(Saved entries)
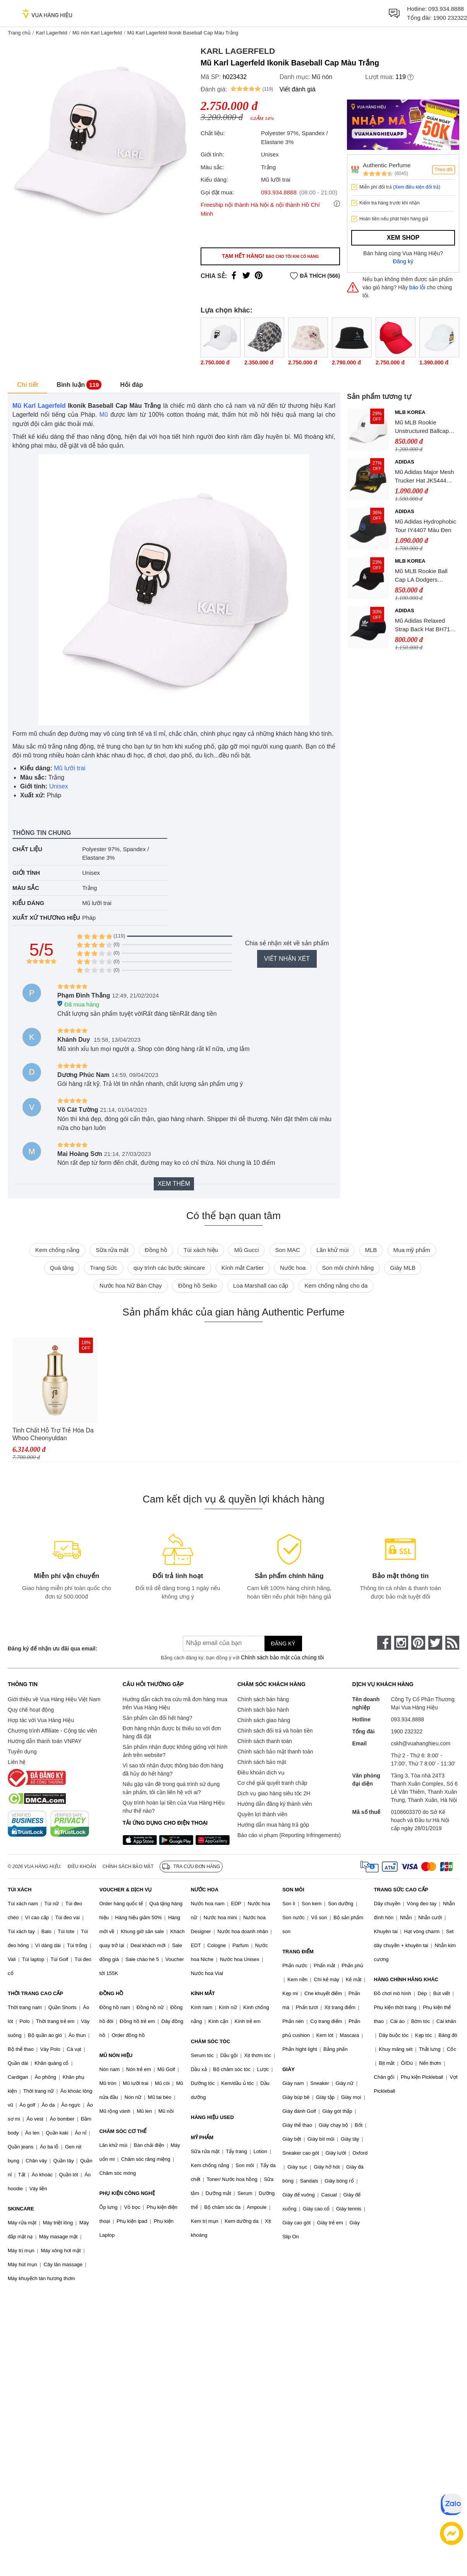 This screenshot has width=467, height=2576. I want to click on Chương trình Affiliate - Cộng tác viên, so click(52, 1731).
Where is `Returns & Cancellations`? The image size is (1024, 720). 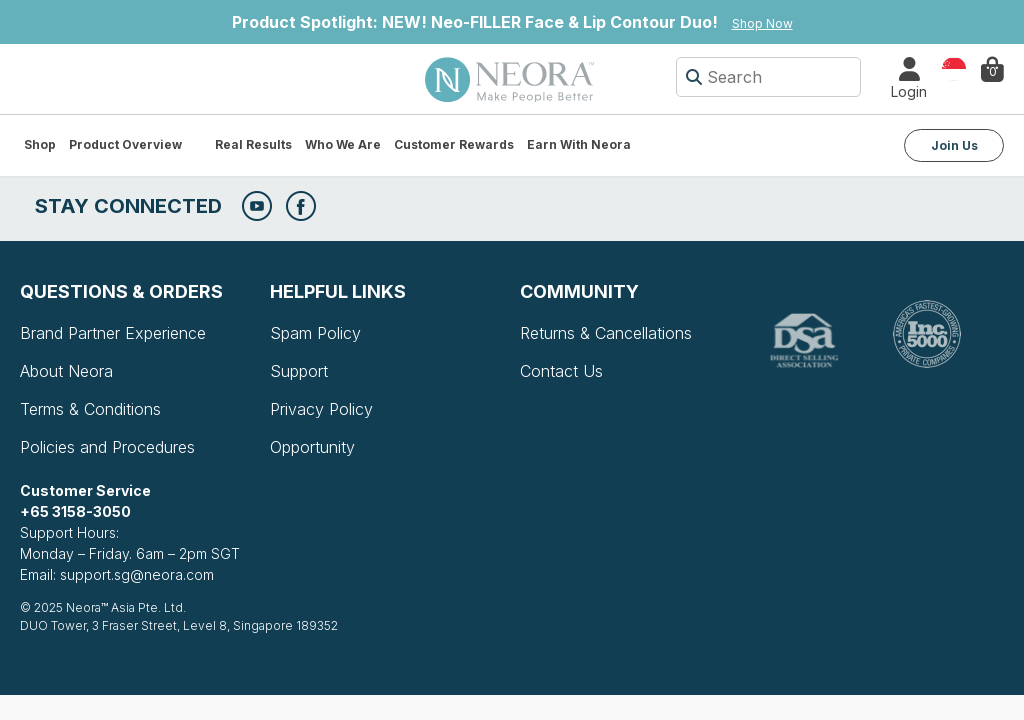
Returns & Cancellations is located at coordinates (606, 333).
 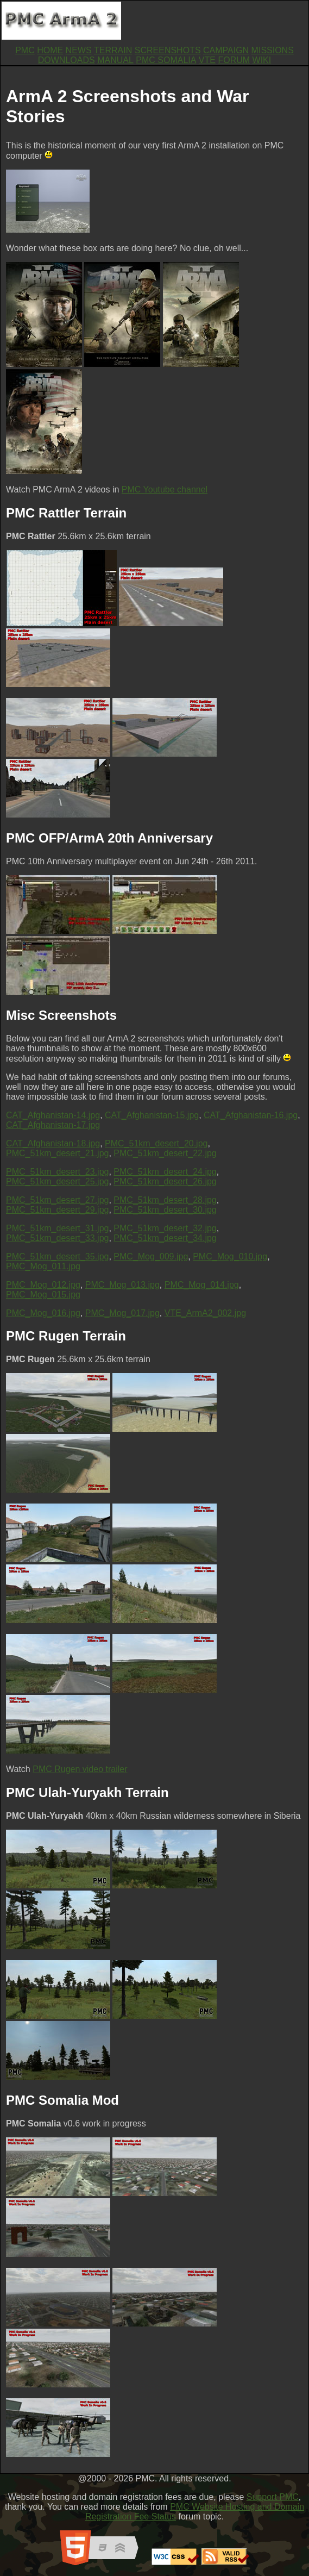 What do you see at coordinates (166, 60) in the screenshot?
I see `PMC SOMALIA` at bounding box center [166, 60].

| EXERCISE BRIEF |
For this exercise, the lines from the one containing "is (1024, 720)." through the last line of the entries above are to be output exactly, both included, and pictures are skipped.

| EXERCISE OUTPUT |
Where is `Returns & Cancellations`? The image size is (1024, 720). 
Returns & Cancellations is located at coordinates (606, 333).
  What do you see at coordinates (166, 60) in the screenshot?
I see `PMC SOMALIA` at bounding box center [166, 60].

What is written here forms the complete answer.